(DATASET CONTENT)

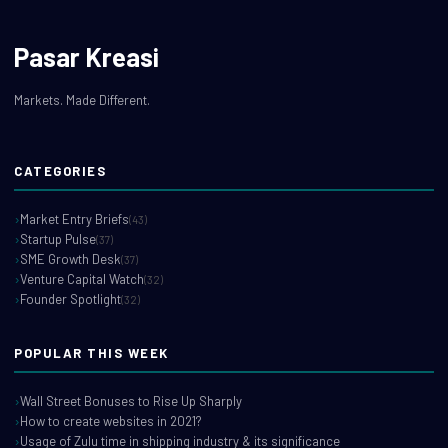
Pasar Kreasi
Markets. Made Different.
CATEGORIES
Market Entry Briefs
(43)
Startup Pulse
(37)
SME Growth Desk
(37)
Venture Capital Watch
(32)
Founder Spotlight
(32)
POPULAR THIS WEEK
Wall Street Bonuses to Rise Up Sharply
How to create websites in 2021?
Usage of Zulu time in shipping industry & its significance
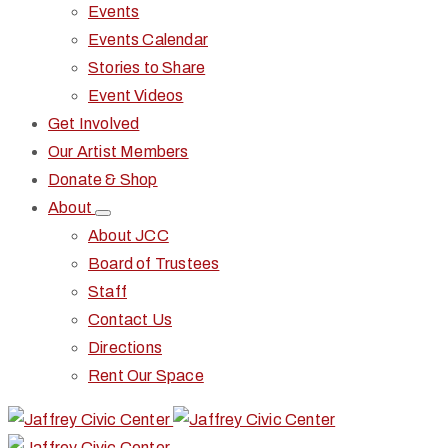
Events
Events Calendar
Stories to Share
Event Videos
Get Involved
Our Artist Members
Donate & Shop
About
About JCC
Board of Trustees
Staff
Contact Us
Directions
Rent Our Space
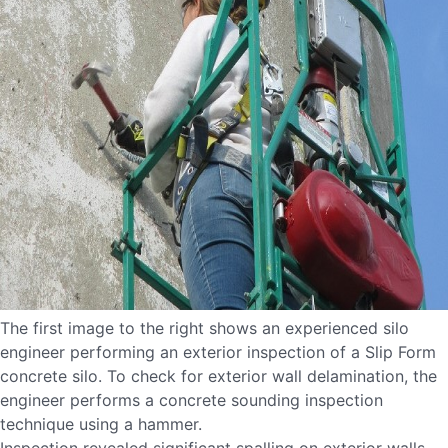
The first image to the right shows an experienced silo
engineer performing an exterior inspection of a Slip Form
concrete silo. To check for exterior wall delamination, the
engineer performs a concrete sounding inspection
technique using a hammer.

(End DATASET CONTENT)

_PROBLEM STATEMENT_
Pictures in the material above should be skipped; print exactly the lines from the one with "Events Calendar" through the one with "engineer performing an".

_ANSWER TO THIS TASK_
Events Calendar
Stories to Share
Event Videos
Get Involved
Our Artist Members
Donate & Shop
About
About JCC
Board of Trustees
Staff
Contact Us
Directions
Rent Our Space
The first image to the right shows an experienced silo
engineer performing an exterior inspection of a Slip Form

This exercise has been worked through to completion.